## Exercise aim
For every line in the records below that holds "הציג", make a copy.

[Transcribed page contents]

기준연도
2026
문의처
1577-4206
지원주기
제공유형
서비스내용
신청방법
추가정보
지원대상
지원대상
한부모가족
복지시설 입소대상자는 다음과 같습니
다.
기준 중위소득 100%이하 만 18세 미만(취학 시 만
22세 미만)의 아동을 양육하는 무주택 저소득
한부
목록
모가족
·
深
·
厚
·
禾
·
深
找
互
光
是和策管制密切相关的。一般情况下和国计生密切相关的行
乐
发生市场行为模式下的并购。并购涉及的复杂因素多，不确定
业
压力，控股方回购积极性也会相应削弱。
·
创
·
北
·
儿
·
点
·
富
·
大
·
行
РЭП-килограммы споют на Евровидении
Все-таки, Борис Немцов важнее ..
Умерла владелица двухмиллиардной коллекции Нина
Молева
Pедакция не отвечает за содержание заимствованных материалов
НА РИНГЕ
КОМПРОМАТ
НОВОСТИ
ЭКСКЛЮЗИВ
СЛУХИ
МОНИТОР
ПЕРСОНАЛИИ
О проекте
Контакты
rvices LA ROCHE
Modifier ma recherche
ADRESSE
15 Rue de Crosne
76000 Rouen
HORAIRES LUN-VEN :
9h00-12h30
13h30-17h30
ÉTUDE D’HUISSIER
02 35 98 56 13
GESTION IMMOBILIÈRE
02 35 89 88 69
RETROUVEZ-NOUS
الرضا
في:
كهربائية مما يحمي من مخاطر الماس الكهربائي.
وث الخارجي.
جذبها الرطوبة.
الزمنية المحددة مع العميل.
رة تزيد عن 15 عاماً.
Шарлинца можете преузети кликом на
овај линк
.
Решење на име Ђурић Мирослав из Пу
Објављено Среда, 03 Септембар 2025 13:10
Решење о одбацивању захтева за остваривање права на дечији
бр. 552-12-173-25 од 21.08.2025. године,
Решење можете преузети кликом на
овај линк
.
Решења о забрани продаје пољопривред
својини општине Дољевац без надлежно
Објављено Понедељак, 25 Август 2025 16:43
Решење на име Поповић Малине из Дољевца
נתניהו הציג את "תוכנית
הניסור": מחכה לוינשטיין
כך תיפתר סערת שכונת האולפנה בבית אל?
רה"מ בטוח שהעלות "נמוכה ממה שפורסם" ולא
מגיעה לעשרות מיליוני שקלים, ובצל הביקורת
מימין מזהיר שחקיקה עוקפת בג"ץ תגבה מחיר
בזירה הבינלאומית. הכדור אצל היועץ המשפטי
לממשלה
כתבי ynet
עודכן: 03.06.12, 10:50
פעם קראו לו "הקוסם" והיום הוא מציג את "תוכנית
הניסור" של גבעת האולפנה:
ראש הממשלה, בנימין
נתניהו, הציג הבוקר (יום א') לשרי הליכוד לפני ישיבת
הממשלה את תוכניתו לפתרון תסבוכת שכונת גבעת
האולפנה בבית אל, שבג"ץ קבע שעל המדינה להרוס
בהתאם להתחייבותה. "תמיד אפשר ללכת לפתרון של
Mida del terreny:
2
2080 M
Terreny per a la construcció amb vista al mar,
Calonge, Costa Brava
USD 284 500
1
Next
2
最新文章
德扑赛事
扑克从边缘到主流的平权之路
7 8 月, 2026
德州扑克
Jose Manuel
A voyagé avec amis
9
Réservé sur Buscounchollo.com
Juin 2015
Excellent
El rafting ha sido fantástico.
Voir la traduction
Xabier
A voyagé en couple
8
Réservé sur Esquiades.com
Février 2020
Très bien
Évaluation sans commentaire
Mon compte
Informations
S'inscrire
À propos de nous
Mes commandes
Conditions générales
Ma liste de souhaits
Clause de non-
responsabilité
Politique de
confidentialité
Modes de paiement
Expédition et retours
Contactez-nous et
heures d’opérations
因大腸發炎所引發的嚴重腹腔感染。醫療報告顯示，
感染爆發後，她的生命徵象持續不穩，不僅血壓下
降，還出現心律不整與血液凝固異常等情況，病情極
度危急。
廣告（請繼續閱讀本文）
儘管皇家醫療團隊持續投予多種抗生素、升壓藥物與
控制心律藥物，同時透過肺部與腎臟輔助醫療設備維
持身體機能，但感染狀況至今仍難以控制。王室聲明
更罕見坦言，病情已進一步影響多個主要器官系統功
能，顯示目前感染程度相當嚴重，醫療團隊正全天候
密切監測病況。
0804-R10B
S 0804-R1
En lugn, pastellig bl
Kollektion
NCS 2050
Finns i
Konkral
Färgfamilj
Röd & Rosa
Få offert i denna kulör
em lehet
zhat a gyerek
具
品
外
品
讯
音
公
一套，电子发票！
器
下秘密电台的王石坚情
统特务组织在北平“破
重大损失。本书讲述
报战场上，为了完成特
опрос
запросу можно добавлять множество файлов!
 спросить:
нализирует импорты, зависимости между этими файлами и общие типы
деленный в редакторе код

## Task answer
נתניהו הציג את "תוכנית
נתניהו, הציג הבוקר (יום א') לשרי הליכוד לפני ישיבת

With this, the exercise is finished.